DIRECTIONS FOR THIS TASK:
Using the records below, output the stretch that opens with the line containing "Русская доска объявлений" and closes with the line containing "Приложенные картинки", exactly and including both lines, with nothing more.

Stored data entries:

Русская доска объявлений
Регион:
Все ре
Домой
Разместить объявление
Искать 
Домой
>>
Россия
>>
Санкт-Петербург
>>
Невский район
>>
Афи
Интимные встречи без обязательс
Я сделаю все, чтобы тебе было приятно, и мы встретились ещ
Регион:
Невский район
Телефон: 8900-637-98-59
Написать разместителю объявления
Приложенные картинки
...
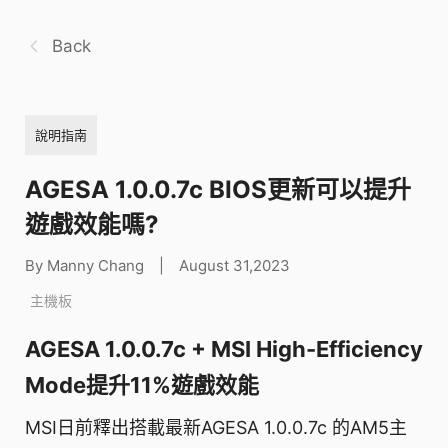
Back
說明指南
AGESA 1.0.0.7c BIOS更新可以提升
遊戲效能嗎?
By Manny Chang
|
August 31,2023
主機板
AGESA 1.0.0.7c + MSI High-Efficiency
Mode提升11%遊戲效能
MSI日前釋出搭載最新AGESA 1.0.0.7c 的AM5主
* * *
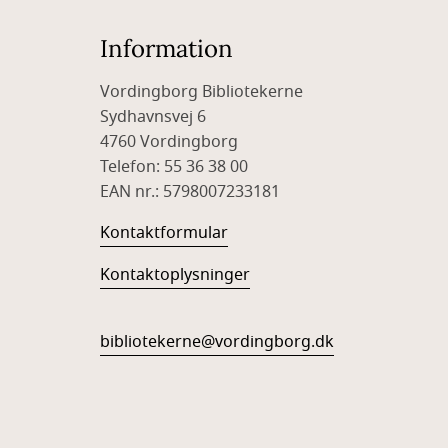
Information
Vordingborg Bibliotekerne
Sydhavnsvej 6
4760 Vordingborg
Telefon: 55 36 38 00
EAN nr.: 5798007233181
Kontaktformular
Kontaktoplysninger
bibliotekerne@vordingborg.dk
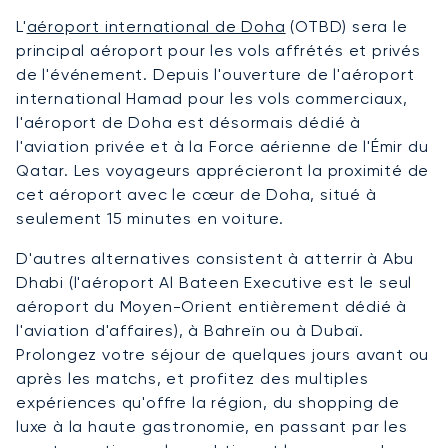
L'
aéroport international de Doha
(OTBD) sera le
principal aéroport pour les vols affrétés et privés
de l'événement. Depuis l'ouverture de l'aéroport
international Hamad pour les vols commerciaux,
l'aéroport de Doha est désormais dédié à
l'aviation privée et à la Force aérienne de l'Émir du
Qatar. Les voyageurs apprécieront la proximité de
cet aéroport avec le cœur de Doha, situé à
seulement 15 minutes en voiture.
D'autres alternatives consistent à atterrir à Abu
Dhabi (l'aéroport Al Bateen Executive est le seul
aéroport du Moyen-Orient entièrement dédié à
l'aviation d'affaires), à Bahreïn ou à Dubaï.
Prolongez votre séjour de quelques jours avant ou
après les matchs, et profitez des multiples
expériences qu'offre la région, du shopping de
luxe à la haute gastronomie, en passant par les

SOLUTION FOR THIS PROBLEM:
Русская доска объявлений
Регион:
Все ре
Домой
Разместить объявление
Искать 
Домой
>>
Россия
>>
Санкт-Петербург
>>
Невский район
>>
Афи
Интимные встречи без обязательс
Я сделаю все, чтобы тебе было приятно, и мы встретились ещ
Регион:
Невский район
Телефон: 8900-637-98-59
Написать разместителю объявления
Приложенные картинки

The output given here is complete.